Your answer must be the full listing below, repeated exactly, with no pictures in it.

---

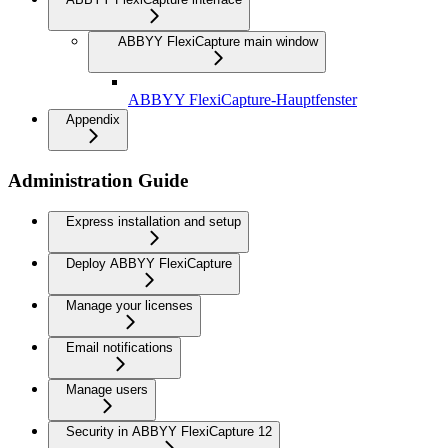
ABBYY FlexiCapture main window
ABBYY FlexiCapture-Hauptfenster
Appendix
Administration Guide
Express installation and setup
Deploy ABBYY FlexiCapture
Manage your licenses
Email notifications
Manage users
Security in ABBYY FlexiCapture 12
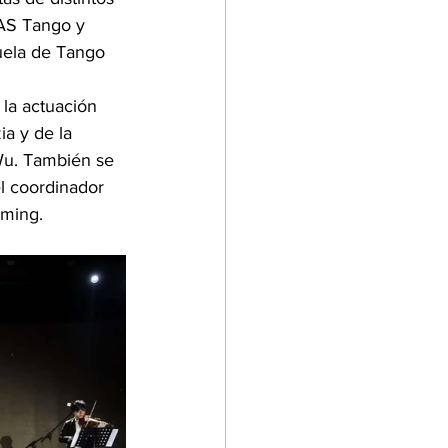
 AS Tango y 
uela de Tango 
 la actuación 
a y de la 
Wu. También se 
el coordinador 
nming.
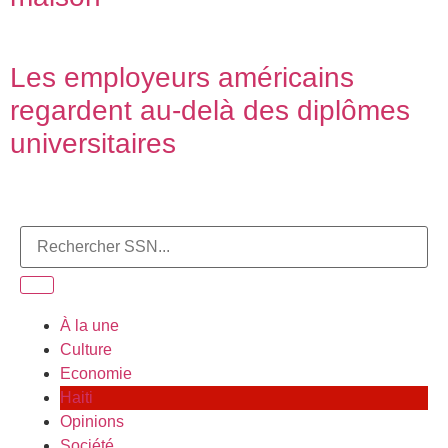
Les employeurs américains
regardent au-delà des diplômes
universitaires
À la une
Culture
Economie
Haiti
Opinions
Société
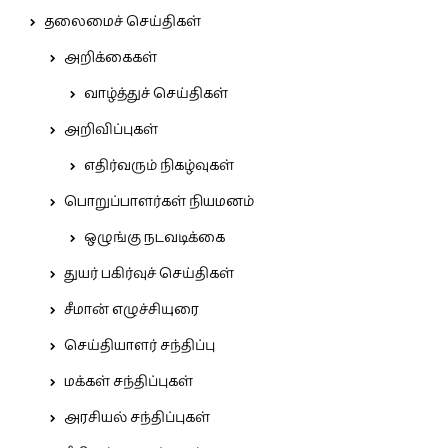
தலைமைச் செய்திகள்
அறிக்கைகள்
வாழ்த்துச் செய்திகள்
அறிவிப்புகள்
எதிர்வரும் நிகழ்வுகள்
பொறுப்பாளர்கள் நியமனம்
ஒழுங்கு நடவடிக்கை
துயர் பகிர்வுச் செய்திகள்
சீமான் எழுச்சியுரை
செய்தியாளர் சந்திப்பு
மக்கள் சந்திப்புகள்
அரசியல் சந்திப்புகள்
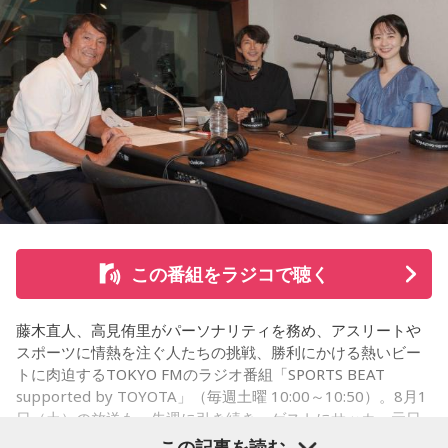
ーでは、来場者が選んだ“人生の最後に流したい一曲”にまつわ
る思い出を紹介。音楽を通してこれまでの人生を振り返りな
がら、これからの“自分らしい生き方”を考える時間を共有しま
した。田村は、人生の最後に流したい曲について、「お葬式
で流す曲は決めている。しかも自分の声で流したいと思っ
て、毎日ギターの弾き語りを書斎で練習して、音源として残
しているんです。娘たちにも聴こえているはずだから、お葬
式のときに『パパが弾いてた曲だ』と思ってもらえたら」と
思いを語りました。
この番組をラジコで聴く
コーナー後には、来場者から田村への質疑応答も実施。最後
藤木直人、高見侑里がパーソナリティを務め、アスリートや
には、田村がイベントを振り返り、「リスナーの皆さんのエ
スポーツに情熱を注ぐ人たちの挑戦、勝利にかける熱いビー
ンディング曲の話とかを聞いているだけでも、僕はポジティ
トに肉迫するTOKYO FMのラジオ番組「SPORTS BEAT
supported by TOYOTA」（毎週土曜 10:00～10:50）。8月1
ブになれた。確かに死はすごく悲しいことではあるんだけ
日（土）の放送も、先週に引き続き、ゲストにサッカー元日
ど、100％皆さんに必ず来るお別れなので、そのお別れとど
本代表の福田正博さんが登場！ 当記事では、「FIFAワールド
この記事を読む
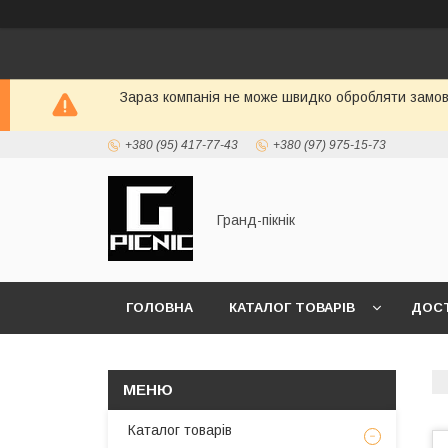
Зараз компанія не може швидко обробляти замовл
+380 (95) 417-77-43
+380 (97) 975-15-73
Гранд-пікнік
ГОЛОВНА
КАТАЛОГ ТОВАРІВ
ДОСТ
Каталог товарів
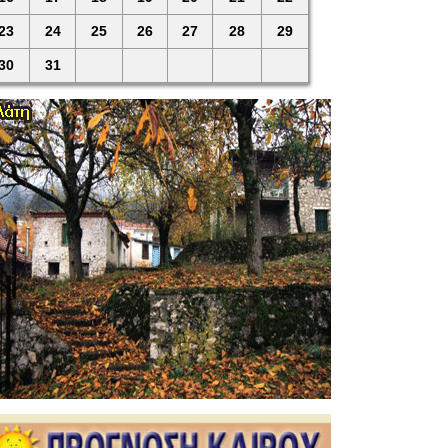
23
24
25
26
27
28
29
30
31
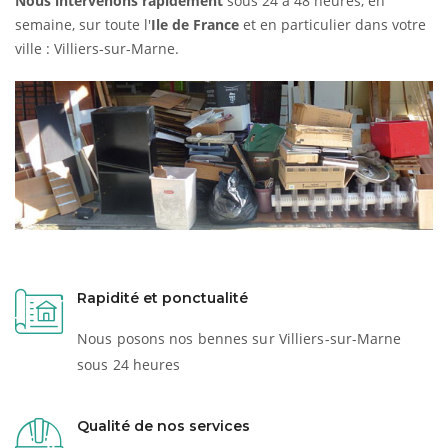
Nous intervenons rapidement
sous 24 à 48 heures, en
semaine, sur toute l'
Ile de France
et en particulier dans votre
ville : Villiers-sur-Marne.
Rapidité et ponctualité
Nous posons nos bennes sur Villiers-sur-Marne
sous 24 heures
Qualité de nos services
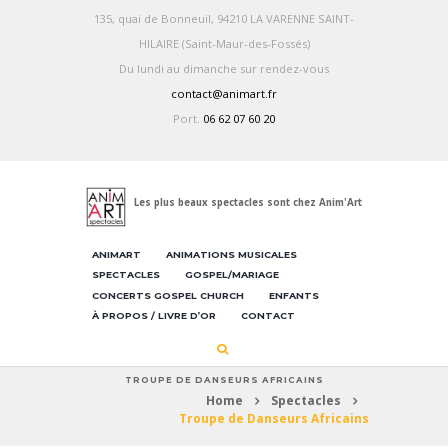
135, quai de Bonneuil, 94210 LA VARENNE SAINT-
HILAIRE (Saint-Maur-des-Fossés)
Du lundi au dimanche sur rendez-vous
contact@animart.fr
Port.
06 62 07 60 20
Les plus beaux spectacles sont chez Anim'Art
ANIMART
ANIMATIONS MUSICALES
SPECTACLES
GOSPEL/MARIAGE
CONCERTS GOSPEL CHURCH
ENFANTS
À PROPOS / LIVRE D’OR
CONTACT
TROUPE DE DANSEURS AFRICAINS
Home
Spectacles
Troupe de Danseurs Africains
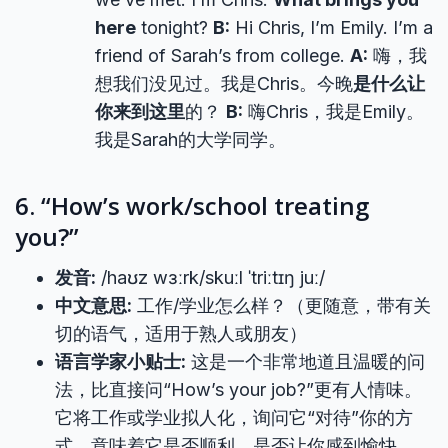
here
tonight?
B:
Hi Chris, I’m Emily. I’m a
friend of Sarah’s from college.
A:
嗨，我
想我们没见过。我是Chris。今晚
是什么让
你来到这里
的？
B:
嗨Chris，我是Emily。
我是Sarah的大学同学。
6. “How’s work/school treating
you?”
发音:
/haʊz wɜːrk/skuːl ˈtriːtɪŋ juː/
中文意思:
工作/学业怎么样？（更随意，带有关
切的语气，适用于熟人或朋友）
语言学家小贴士:
这是一个非常地道且温暖的问
法，比直接问“How’s your job?”更有人情味。
它将工作或学业拟人化，询问它“对待”你的方
式，意味着它是否顺利、是否让你感到愉快。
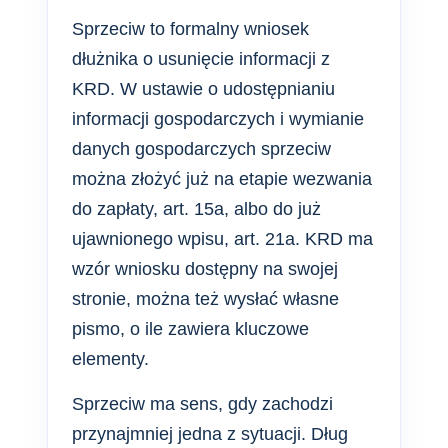
Sprzeciw to formalny wniosek
dłużnika o usunięcie informacji z
KRD. W ustawie o udostępnianiu
informacji gospodarczych i wymianie
danych gospodarczych sprzeciw
można złożyć już na etapie wezwania
do zapłaty, art. 15a, albo do już
ujawnionego wpisu, art. 21a. KRD ma
wzór wniosku dostępny na swojej
stronie, można też wysłać własne
pismo, o ile zawiera kluczowe
elementy.
Sprzeciw ma sens, gdy zachodzi
przynajmniej jedna z sytuacji. Dług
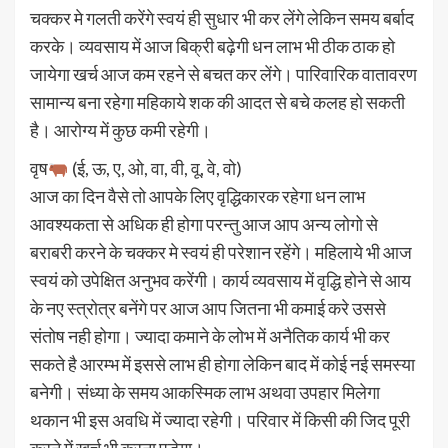
चक्कर मे गलती करेंगे स्वयं ही सुधार भी कर लेंगे लेकिन समय बर्बाद
करके। व्यवसाय में आज बिक्री बढ़ेगी धन लाभ भी ठीक ठाक हो
जायेगा खर्च आज कम रहने से बचत कर लेंगे। पारिवारिक वातावरण
सामान्य बना रहेगा महिकाये शक की आदत से बचे कलह हो सकती
है। आरोग्य में कुछ कमी रहेगी।
वृष
(ई, ऊ, ए, ओ, वा, वी, वू, वे, वो)
आज का दिन वैसे तो आपके लिए वृद्धिकारक रहेगा धन लाभ
आवश्यकता से अधिक ही होगा परन्तु आज आप अन्य लोगो से
बराबरी करने के चक्कर मे स्वयं ही परेशान रहेंगे। महिलाये भी आज
स्वयं को उपेक्षित अनुभव करेंगी। कार्य व्यवसाय में वृद्धि होने से आय
के नए स्त्रोत्र बनेंगे पर आज आप जितना भी कमाई करे उससे
संतोष नही होगा। ज्यादा कमाने के लोभ में अनैतिक कार्य भी कर
सकते है आरम्भ में इससे लाभ ही होगा लेकिन बाद में कोई नई समस्या
बनेगी। संध्या के समय आकस्मिक लाभ अथवा उपहार मिलेगा
थकान भी इस अवधि में ज्यादा रहेगी। परिवार में किसी की जिद पूरी
करने में खर्च भी करना पड़ेगा।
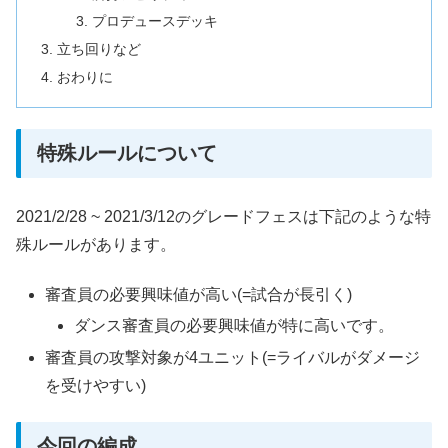
プロデュースデッキ
立ち回りなど
おわりに
特殊ルールについて
2021/2/28 ~ 2021/3/12のグレードフェスは下記のような特
殊ルールがあります。
審査員の必要興味値が高い(=試合が長引く)
ダンス審査員の必要興味値が特に高いです。
審査員の攻撃対象が4ユニット(=ライバルがダメージ
を受けやすい)
今回の編成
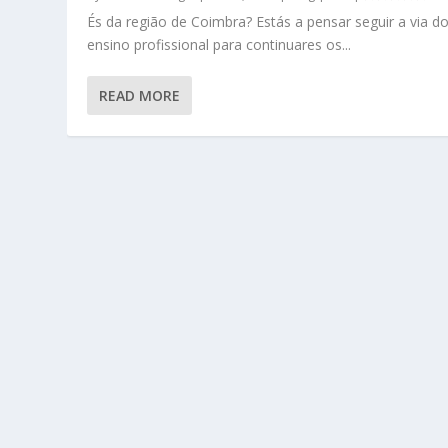
És da região de Coimbra? Estás a pensar seguir a via d
ensino profissional para continuares os...
READ MORE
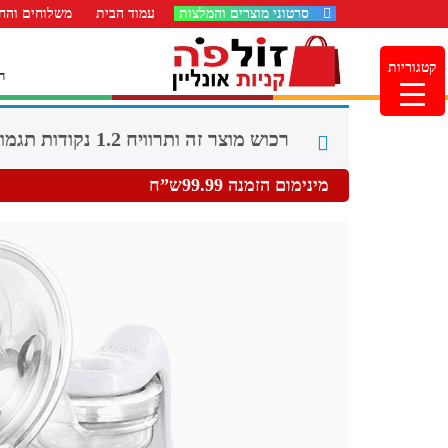
סרטוני מוצרים והמלצות
עמוד הבית
משלוחים והחז
קטגוריות
ה
רכוש מוצר זה ותרוויח 1.2 נקודות תגמול (
מינימום הזמנה 99.99ש”ח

---

EXERCISE OUTPUT –
ABBYY FlexiCapture main window
ABBYY FlexiCapture-Hauptfenster
Appendix
Administration Guide
Express installation and setup
Deploy ABBYY FlexiCapture
Manage your licenses
Email notifications
Manage users
Security in ABBYY FlexiCapture 12
 AS Tango y 
uela de Tango 
 la actuación 
a y de la 
Wu. También se 
el coordinador 
nming.
Les employeurs américains
regardent au-delà des diplômes
universitaires
À la une
Culture
Economie
Haiti
Opinions
Société
தலைமைச் செய்திகள்
அறிக்கைகள்
வாழ்த்துச் செய்திகள்
அறிவிப்புகள்
எதிர்வரும் நிகழ்வுகள்
பொறுப்பாளர்கள் நியமனம்
ஒழுங்கு நடவடிக்கை
துயர் பகிர்வுச் செய்திகள்
சீமான் எழுச்சியுரை
செய்தியாளர் சந்திப்பு
மக்கள் சந்திப்புகள்
அரசியல் சந்திப்புகள்
ーでは、来場者が選んだ“人生の最後に流したい一曲”にまつわ
る思い出を紹介。音楽を通してこれまでの人生を振り返りな
がら、これからの“自分らしい生き方”を考える時間を共有しま
した。田村は、人生の最後に流したい曲について、「お葬式
で流す曲は決めている。しかも自分の声で流したいと思っ
て、毎日ギターの弾き語りを書斎で練習して、音源として残
しているんです。娘たちにも聴こえているはずだから、お葬
式のときに『パパが弾いてた曲だ』と思ってもらえたら」と
思いを語りました。
この番組をラジコで聴く
コーナー後には、来場者から田村への質疑応答も実施。最後
藤木直人、高見侑里がパーソナリティを務め、アスリートや
には、田村がイベントを振り返り、「リスナーの皆さんのエ
スポーツに情熱を注ぐ人たちの挑戦、勝利にかける熱いビー
ンディング曲の話とかを聞いているだけでも、僕はポジティ
トに肉迫するTOKYO FMのラジオ番組「SPORTS BEAT
supported by TOYOTA」（毎週土曜 10:00～10:50）。8月1
ブになれた。確かに死はすごく悲しいことではあるんだけ
日（土）の放送も、先週に引き続き、ゲストにサッカー元日
ど、100％皆さんに必ず来るお別れなので、そのお別れとど
本代表の福田正博さんが登場！ 当記事では、「FIFAワールド
この記事を読む
Зараз компанія не може швидко обробляти замовл
+380 (95) 417-77-43
+380 (97) 975-15-73
Гранд-пікнік
ГОЛОВНА
КАТАЛОГ ТОВАРІВ
ДОСТ
Каталог товарів
23
24
25
26
27
28
29
30
31
Nous intervenons rapidement
sous 24 à 48 heures, en
semaine, sur toute l'
Ile de France
et en particulier dans votre
ville : Villiers-sur-Marne.
Rapidité et ponctualité
Nous posons nos bennes sur Villiers-sur-Marne
sous 24 heures
Qualité de nos services
135, quai de Bonneuil, 94210 LA VARENNE SAINT-
HILAIRE (Saint-Maur-des-Fossés)
Du lundi au dimanche sur rendez-vous
contact@animart.fr
Port.
06 62 07 60 20
Les plus beaux spectacles sont chez Anim'Art
ANIMART
ANIMATIONS MUSICALES
SPECTACLES
GOSPEL/MARIAGE
CONCERTS GOSPEL CHURCH
ENFANTS
À PROPOS / LIVRE D’OR
CONTACT
TROUPE DE DANSEURS AFRICAINS
Home
Spectacles
Troupe de Danseurs Africains
here
tonight?
B:
Hi Chris, I’m Emily. I’m a
friend of Sarah’s from college.
A:
嗨，我
想我们没见过。我是Chris。今晚
是什么让
你来到这里
的？
B:
嗨Chris，我是Emily。
我是Sarah的大学同学。
6. “How’s work/school treating
you?”
发音:
/haʊz wɜːrk/skuːl ˈtriːtɪŋ juː/
中文意思:
工作/学业怎么样？（更随意，带有关
切的语气，适用于熟人或朋友）
语言学家小贴士:
这是一个非常地道且温暖的问
法，比直接问“How’s your job?”更有人情味。
它将工作或学业拟人化，询问它“对待”你的方
式，意味着它是否顺利、是否让你感到愉快。
Sprzeciw to formalny wniosek
dłużnika o usunięcie informacji z
KRD. W ustawie o udostępnianiu
informacji gospodarczych i wymianie
danych gospodarczych sprzeciw
można złożyć już na etapie wezwania
do zapłaty, art. 15a, albo do już
ujawnionego wpisu, art. 21a. KRD ma
wzór wniosku dostępny na swojej
stronie, można też wysłać własne
pismo, o ile zawiera kluczowe
elementy.
Sprzeciw ma sens, gdy zachodzi
przynajmniej jedna z sytuacji. Dług
चक्कर मे गलती करेंगे स्वयं ही सुधार भी कर लेंगे लेकिन समय बर्बाद
करके। व्यवसाय में आज बिक्री बढ़ेगी धन लाभ भी ठीक ठाक हो
जायेगा खर्च आज कम रहने से बचत कर लेंगे। पारिवारिक वातावरण
सामान्य बना रहेगा महिकाये शक की आदत से बचे कलह हो सकती
है। आरोग्य में कुछ कमी रहेगी।
वृष
(ई, ऊ, ए, ओ, वा, वी, वू, वे, वो)
आज का दिन वैसे तो आपके लिए वृद्धिकारक रहेगा धन लाभ
आवश्यकता से अधिक ही होगा परन्तु आज आप अन्य लोगो से
बराबरी करने के चक्कर मे स्वयं ही परेशान रहेंगे। महिलाये भी आज
स्वयं को उपेक्षित अनुभव करेंगी। कार्य व्यवसाय में वृद्धि होने से आय
के नए स्त्रोत्र बनेंगे पर आज आप जितना भी कमाई करे उससे
संतोष नही होगा। ज्यादा कमाने के लोभ में अनैतिक कार्य भी कर
सकते है आरम्भ में इससे लाभ ही होगा लेकिन बाद में कोई नई समस्या
बनेगी। संध्या के समय आकस्मिक लाभ अथवा उपहार मिलेगा
थकान भी इस अवधि में ज्यादा रहेगी। परिवार में किसी की जिद पूरी
करने में खर्च भी करना पड़ेगा।
プロデュースデッキ
立ち回りなど
おわりに
特殊ルールについて
2021/2/28 ~ 2021/3/12のグレードフェスは下記のような特
殊ルールがあります。
審査員の必要興味値が高い(=試合が長引く)
ダンス審査員の必要興味値が特に高いです。
審査員の攻撃対象が4ユニット(=ライバルがダメージ
を受けやすい)
今回の編成
És da região de Coimbra? Estás a pensar seguir a via d
ensino profissional para continuares os...
READ MORE
סרטוני מוצרים והמלצות
עמוד הבית
משלוחים והחז
קטגוריות
ה
רכוש מוצר זה ותרוויח 1.2 נקודות תגמול (
מינימום הזמנה 99.99ש”ח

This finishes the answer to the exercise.